WikiLegislation
Let’s imagine exposing legislation to the scrutiny of the Internet.
I don’t mean that any member of the public could propose new bill text; that would still be the purview of individual legislators. But when they submit legislation, it shows up in a “Recent Changes” style docket. Any member of the public could view it. They could highlight pieces of it by voting it up or down. They could attach explanatory comments to the text. There could be ways for people to directly register their approval or disapproval of particular portions of the text. There could also be indirect ways for you to register your approval, as mediated by trusted experts: for example, the Sierra Club could run a subscription service that would annotate bill text for me, highlighting the portions of text they find good, and worth supporting, or extremely distressing and probably worth fighting. I could subscribe to a number of groups that maintained such lists; smaller groups could focus on narrower issues, like just abortion, or just research funding for physicists. I could weight the contributions of such groups and get a picture of how much they are in agreement or disagreement; I could identify places of conflict in my set of political views and perhaps adjust them. In the aggregate, I could get a picture of how often bill text agreed or disagreed with my positions. I could get a picture of how often my Congressperson voted against what I wanted, and in what specific ways. We could express ourselves to our legislators as a community.
Such a tool has a few nice features: first, if it were visible, it would give advocacy groups a better way to engage with voters and legislators; it would give them a clearer role in the political process, as a way to aggregate the voices of disparate constituencies.

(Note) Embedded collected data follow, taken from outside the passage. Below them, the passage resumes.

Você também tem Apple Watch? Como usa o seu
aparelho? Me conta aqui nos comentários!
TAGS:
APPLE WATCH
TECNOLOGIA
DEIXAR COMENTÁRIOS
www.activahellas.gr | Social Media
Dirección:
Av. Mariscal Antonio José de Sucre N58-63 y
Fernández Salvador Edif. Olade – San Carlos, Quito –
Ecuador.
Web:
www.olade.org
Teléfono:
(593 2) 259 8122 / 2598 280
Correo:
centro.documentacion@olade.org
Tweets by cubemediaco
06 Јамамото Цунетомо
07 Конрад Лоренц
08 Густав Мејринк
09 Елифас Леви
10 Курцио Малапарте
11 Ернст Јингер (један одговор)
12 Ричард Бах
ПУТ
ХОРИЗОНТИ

The modern mechanism requires money; this would require some as well, but the volume of bill text is not tremendous, and individual organizations could probably make a contribution more cheaply than they could buy the support of a legislator, where they risk merely being outbid by wealthier interests. Second, it is democratic; an organization with a small staff might succeed in making a significant contribution to the political process merely by dint of a large number of subscribers. Third, it reduces the role of the legislator to a helpless automaton. There is really no reason why, if such a system accurately reflects the desire of your constituents, a legislator should vote against it. Therefore, there is really no reason why you should reelect a legislator who continually misrepresents you.

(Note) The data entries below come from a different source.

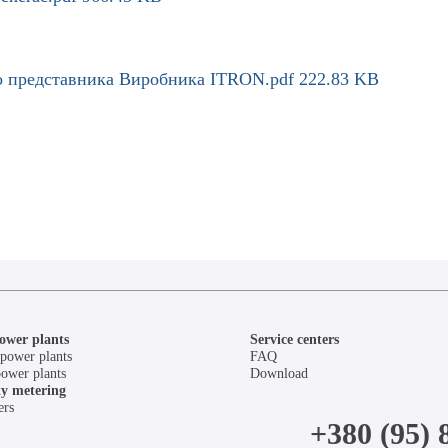
о представника Виробника ITRON.pdf
222.83 KB
ower plants
Service centers
power plants
FAQ
power plants
Download
ity metering
ers
+380 (95) 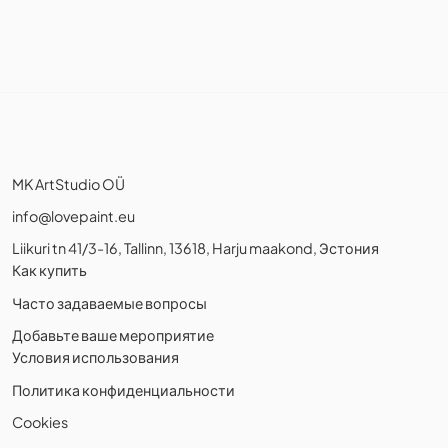
MK ArtStudio OÜ
info@lovepaint.eu
Liikuri tn 41/3-16, Tallinn, 13618, Harju maakond, Эстония
Как купить
Часто задаваемые вопросы
Добавьте ваше мероприятие
Условия использования
Политика конфиденциальности
Cookies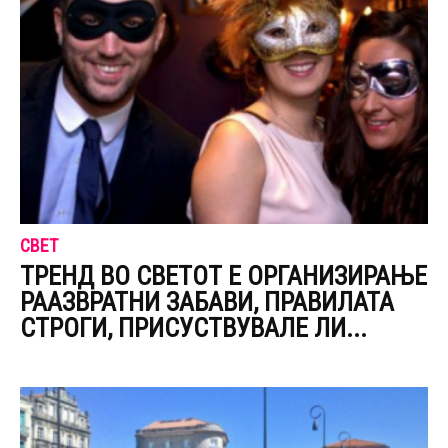
СВЕТ
ТРЕНД ВО СВЕТОТ Е ОРГАНИЗИРАЊЕ
РААЗВРАТНИ ЗАБАВИ, ПРАВИЛАТА
СТРОГИ, ПРИСУСТВУВАЛЕ ЛИ...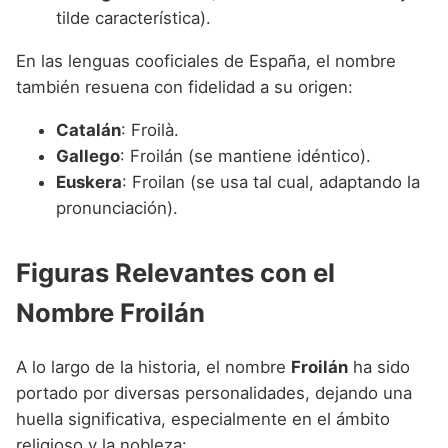
tilde característica).
En las lenguas cooficiales de España, el nombre
también resuena con fidelidad a su origen:
Catalán
: Froilà.
Gallego
: Froilán (se mantiene idéntico).
Euskera
: Froilan (se usa tal cual, adaptando la
pronunciación).
Figuras Relevantes con el
Nombre Froilán
A lo largo de la historia, el nombre
Froilán
ha sido
portado por diversas personalidades, dejando una
huella significativa, especialmente en el ámbito
religioso y la nobleza: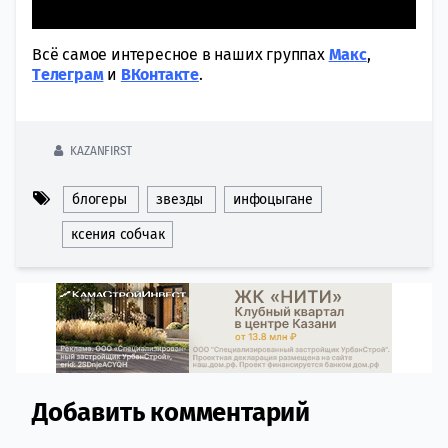
Всё самое интересное в наших группах
Макс
,
Tелеграм
и
ВКонтакте
.
KAZANFIRST
блогеры
звезды
инфоцыгане
ксения собчак
Добавить комментарий
Comment section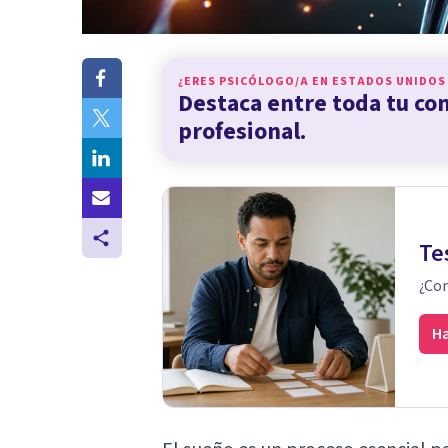
¿ERES PSICÓLOGO/A EN
ESTADOS UNIDOS
Destaca entre toda tu c
profesional.
Te
¿Con
Ha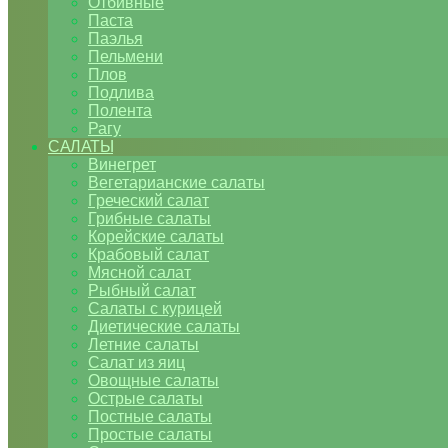
Отбивные
Паста
Паэлья
Пельмени
Плов
Подлива
Полента
Рагу
САЛАТЫ
Винегрет
Вегетарианские салаты
Греческий салат
Грибные салаты
Корейские салаты
Крабовый салат
Мясной салат
Рыбный салат
Салаты с курицей
Диетические салаты
Летние салаты
Салат из яиц
Овощные салаты
Острые салаты
Постные салаты
Простые салаты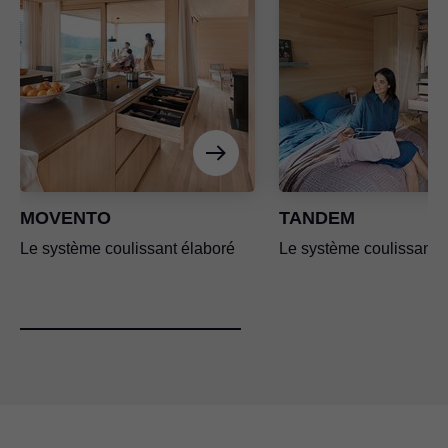
MOVENTO
TANDEM
Le système coulissant élaboré
Le système coulissant p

Representing political viewpoints as a pastiche of intersecting interests is definitely the way modern politics already functions; individual interest groups are already engaging legislators on behalf of the voters. Currently they do this by direct bribery, which means the function of voting is essentially null; money determines who wins elections, and thus determines the course of voting. But even in a best case, voting for a single individual forces a narrowing of political choice and power; the legislator has little or no information about what the voters want, and the voters have no simple, efficient to present it, and their only mechanism of power is the vague hope that the person they are electing will manage to represent them accurately over the next few years. If the legislator’s vote is merely a binary filter on a much more complex representation of individual’s political interests (I agree with Greenpeace, CEPR, Global Exchange, Atheists of America, etc. in that order; you agree with Grover Norquist, the Heritage Foundation, the NRA, etc.), it broadens the efficacy of the democratic function.
Also, this system would be much harder to buy. While it’s possible that I might be suckered into subscribing to the ideas of a group that I don’t in fact agree with, it’s much easier for me to trust individual groups when their advocacy is passive, and their record is open to examination and recommendation.
Finally: since this is merely an annotation of publicly-available bill text available at places like thomas.loc.gov, it requires no legal adjustments to be brought into place. Someone could create such a site tomorrow.
This is only one possible way we might be better utilizing the radical democratization of the Internet.